─── Information given

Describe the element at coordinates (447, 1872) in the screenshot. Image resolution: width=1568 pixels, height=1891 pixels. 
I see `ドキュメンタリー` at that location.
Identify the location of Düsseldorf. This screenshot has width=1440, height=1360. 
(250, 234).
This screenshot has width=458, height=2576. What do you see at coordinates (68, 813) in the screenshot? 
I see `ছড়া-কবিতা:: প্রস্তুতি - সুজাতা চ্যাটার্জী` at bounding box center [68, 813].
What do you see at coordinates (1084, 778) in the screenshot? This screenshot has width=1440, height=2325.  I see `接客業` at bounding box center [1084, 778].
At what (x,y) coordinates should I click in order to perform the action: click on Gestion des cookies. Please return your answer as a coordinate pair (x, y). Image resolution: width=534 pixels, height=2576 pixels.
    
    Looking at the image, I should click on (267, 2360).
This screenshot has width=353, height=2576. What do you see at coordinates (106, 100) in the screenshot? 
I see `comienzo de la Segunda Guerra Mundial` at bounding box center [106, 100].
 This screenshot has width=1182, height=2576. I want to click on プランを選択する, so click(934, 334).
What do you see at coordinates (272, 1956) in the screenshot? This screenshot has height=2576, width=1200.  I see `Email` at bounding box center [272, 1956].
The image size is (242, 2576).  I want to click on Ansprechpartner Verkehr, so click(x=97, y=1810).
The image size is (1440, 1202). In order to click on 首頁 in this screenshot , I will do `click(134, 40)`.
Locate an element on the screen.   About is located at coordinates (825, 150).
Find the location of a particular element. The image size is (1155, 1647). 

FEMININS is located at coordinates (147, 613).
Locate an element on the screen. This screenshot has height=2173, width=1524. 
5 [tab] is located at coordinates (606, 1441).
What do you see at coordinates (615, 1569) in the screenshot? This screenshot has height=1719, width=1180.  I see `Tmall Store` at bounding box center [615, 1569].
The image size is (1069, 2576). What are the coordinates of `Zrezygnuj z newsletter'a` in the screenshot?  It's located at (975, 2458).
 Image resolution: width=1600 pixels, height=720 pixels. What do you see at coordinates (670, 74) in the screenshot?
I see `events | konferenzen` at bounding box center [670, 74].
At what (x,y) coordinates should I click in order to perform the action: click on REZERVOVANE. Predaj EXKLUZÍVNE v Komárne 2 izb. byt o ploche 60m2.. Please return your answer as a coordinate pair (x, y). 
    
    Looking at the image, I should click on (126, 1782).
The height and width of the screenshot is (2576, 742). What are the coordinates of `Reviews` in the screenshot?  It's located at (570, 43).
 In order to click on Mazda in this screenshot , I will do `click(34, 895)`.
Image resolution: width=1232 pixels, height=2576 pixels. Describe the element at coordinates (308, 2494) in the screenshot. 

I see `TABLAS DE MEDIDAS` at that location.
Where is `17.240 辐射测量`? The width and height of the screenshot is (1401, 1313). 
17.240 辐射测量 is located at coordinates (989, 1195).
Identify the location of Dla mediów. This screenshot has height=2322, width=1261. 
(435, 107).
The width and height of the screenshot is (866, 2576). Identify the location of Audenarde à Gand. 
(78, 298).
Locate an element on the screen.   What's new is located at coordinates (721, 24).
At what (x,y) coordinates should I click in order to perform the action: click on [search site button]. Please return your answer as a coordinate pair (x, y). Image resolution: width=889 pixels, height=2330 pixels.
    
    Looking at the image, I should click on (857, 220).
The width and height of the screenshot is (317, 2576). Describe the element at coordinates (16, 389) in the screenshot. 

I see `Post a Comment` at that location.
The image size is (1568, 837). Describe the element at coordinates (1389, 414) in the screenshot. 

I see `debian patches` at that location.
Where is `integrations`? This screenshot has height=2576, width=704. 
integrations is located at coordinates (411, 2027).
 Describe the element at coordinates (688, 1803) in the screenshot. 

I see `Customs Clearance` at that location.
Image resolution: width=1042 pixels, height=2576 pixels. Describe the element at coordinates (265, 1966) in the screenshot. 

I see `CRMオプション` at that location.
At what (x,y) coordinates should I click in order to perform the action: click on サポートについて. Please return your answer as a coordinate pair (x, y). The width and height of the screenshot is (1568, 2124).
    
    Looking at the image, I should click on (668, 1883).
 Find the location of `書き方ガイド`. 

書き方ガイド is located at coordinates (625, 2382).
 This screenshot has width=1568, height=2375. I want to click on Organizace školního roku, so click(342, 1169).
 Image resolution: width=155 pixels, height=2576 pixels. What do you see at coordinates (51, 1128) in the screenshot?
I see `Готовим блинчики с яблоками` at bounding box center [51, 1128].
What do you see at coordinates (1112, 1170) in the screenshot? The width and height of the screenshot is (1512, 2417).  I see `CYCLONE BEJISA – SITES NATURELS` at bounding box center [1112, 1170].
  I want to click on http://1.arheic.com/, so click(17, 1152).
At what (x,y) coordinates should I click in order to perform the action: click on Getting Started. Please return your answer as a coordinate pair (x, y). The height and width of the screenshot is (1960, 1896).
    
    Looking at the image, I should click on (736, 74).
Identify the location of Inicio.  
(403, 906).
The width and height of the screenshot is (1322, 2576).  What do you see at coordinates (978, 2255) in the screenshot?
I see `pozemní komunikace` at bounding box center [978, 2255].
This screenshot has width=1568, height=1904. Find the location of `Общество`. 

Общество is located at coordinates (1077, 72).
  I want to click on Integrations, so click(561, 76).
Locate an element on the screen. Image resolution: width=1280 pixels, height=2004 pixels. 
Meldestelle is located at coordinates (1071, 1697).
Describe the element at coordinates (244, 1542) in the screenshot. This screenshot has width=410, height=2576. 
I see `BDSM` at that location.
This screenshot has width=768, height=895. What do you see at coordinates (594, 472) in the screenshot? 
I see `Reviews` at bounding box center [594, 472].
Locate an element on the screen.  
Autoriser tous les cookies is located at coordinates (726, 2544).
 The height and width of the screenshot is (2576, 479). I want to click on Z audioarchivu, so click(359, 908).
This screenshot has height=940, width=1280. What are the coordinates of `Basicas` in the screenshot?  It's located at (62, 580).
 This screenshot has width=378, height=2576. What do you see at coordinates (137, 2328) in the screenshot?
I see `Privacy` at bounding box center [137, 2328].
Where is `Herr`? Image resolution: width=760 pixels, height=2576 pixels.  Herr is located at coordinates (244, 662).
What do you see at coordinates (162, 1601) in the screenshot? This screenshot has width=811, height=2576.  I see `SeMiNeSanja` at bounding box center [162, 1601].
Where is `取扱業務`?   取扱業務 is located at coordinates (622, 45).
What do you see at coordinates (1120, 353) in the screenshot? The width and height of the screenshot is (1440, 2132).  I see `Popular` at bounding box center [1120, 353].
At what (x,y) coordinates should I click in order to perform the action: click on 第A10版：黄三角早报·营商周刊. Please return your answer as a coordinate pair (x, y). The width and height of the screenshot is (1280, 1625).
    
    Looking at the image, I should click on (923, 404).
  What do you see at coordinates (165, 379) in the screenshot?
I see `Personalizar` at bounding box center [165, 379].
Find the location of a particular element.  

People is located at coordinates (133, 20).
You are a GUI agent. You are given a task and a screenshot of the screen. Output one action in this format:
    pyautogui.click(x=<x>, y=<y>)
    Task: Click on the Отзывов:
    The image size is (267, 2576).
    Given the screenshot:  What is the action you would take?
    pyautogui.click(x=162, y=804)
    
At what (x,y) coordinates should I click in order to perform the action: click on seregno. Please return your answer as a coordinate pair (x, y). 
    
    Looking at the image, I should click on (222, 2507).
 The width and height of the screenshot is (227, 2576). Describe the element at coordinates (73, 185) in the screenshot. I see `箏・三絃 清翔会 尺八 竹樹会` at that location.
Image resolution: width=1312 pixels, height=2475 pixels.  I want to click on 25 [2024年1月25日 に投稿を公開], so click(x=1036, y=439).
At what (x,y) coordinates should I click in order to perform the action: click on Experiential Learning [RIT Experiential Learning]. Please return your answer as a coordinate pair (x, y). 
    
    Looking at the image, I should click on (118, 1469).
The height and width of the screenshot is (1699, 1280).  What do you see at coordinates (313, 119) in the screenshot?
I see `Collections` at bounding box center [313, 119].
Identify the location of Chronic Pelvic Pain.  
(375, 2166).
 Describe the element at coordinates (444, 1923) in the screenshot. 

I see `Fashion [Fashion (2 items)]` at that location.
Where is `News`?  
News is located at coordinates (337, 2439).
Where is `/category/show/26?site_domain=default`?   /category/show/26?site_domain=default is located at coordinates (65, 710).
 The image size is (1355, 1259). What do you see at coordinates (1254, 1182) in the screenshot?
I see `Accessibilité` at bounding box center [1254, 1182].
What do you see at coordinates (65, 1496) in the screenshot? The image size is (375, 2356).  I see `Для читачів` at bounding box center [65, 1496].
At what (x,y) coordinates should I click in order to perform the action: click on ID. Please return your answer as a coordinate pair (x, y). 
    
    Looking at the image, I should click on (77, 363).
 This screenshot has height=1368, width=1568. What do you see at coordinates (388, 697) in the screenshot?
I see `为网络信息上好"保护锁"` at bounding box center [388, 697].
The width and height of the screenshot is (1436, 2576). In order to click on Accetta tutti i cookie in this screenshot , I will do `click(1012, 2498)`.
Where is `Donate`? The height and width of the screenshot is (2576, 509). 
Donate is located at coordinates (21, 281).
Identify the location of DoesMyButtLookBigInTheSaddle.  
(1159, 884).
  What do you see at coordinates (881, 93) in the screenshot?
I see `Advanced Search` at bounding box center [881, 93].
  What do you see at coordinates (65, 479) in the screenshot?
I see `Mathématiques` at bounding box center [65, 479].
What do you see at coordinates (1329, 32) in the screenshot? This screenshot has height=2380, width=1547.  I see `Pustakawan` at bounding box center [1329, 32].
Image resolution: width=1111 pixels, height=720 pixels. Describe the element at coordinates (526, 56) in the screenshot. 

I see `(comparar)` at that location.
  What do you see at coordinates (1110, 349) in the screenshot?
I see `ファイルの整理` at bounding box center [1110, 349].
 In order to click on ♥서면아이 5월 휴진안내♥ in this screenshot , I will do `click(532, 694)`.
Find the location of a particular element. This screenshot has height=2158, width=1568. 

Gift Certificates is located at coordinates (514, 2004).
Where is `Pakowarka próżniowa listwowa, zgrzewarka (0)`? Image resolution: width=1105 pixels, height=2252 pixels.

──────

◆ Problem to solve: The word "will" may occur in lines of the data above; say how many lines hold it, giving only the number.

◆ Result of this exercise: 4